- IATA: none; ICAO: KNGS; FAA LID: NGS;

Summary
- Airport type: Military
- Owner: U.S. Navy
- Location: Santa Rosa County, near Milton, Florida
- Elevation AMSL: 150 ft / 46 m
- Coordinates: 30°36′39″N 086°56′24″W﻿ / ﻿30.61083°N 86.94000°W
- Interactive map of Naval Outlying Field Santa Rosa

Runways
| Direction | Length |  | Surface |
| ft | m |
| 5/23 | 4,500 | 1,372 | Asphalt |
| 9/27 | 4,500 | 1,372 | Asphalt |
| 14/32 | 4,500 | 1,372 | Asphalt |
| 18/36 | 4,500 | 1,372 | Asphalt |
- Source: Federal Aviation Administration

= Naval Outlying Landing Field Santa Rosa =

Naval Outlying Landing Field (NOLF) Santa Rosa is a military use airport located five nautical miles (9 km) southeast of the central business district of Milton, in Santa Rosa County, Florida, United States.
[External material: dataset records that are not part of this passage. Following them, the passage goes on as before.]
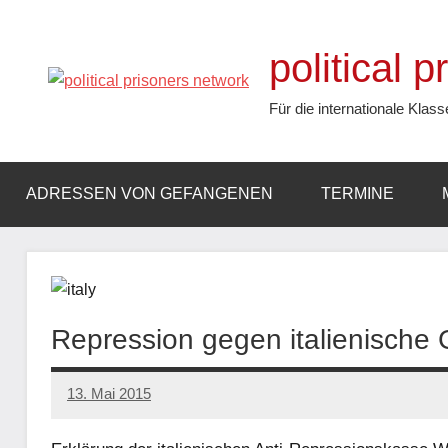
Zum
Inhalt
political 
springen
Für die internationale Klass
ADRESSEN VON GEFANGENEN
TERMINE
Repression gegen italienische
13. Mai 2015
admin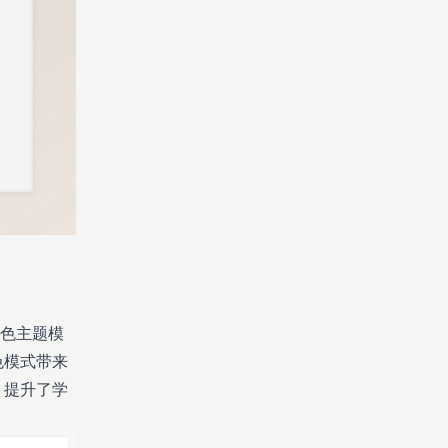
深色主题模
色模式带来
，提升了学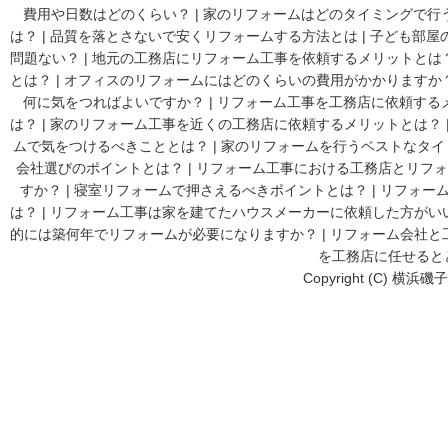
費用や日数はどのくらい？
|
家のリフォームはどのタイミングで行
は？
|
品質を落とさないで安くリフォームする方法とは
|
子ども部屋
問題ない？
|
地元の工務店にリフォーム工事を依頼するメリットとは
とは？
|
オフィスのリフォームにはどのくらいの費用がかかりますか
何に気をつればよいですか？
|
リフォーム工事を工務店に依頼する
は？
|
家のリフォーム工事を近くの工務店に依頼するメリットとは？
ムで気をつけるべきこととは？
|
家のリフォームを行うベストなタイ
会社選びのポイントとは？
|
リフォーム工事における工務店とリフォ
すか？
|
寝室リフォームで押さえるべきポイントとは？
|
リフォーム
は？
|
リフォーム工事は家を建てたハウスメーカーに依頼した方がい
的には築何年でリフォームが必要になりますか？
|
リフォーム会社と
を工務店に任せると
Copyright (C) 横浜磯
It is owned by the United States Navy and has four asphalt paved runways (5/23, 9/27, 14/32, 18/36) all of which are 4,500 by 150 feet (1,372 x 46 m). The airfield is under the control of Commander, Training Air Wing FIVE at NAS Whiting Field, Florida.

This airport is assigned a three-letter location identifier of NGS by the Federal Aviation Administration, but it does not have an International Air Transport Association (IATA) airport code (the IATA assigned NGS to Nagasaki Airport in Japan).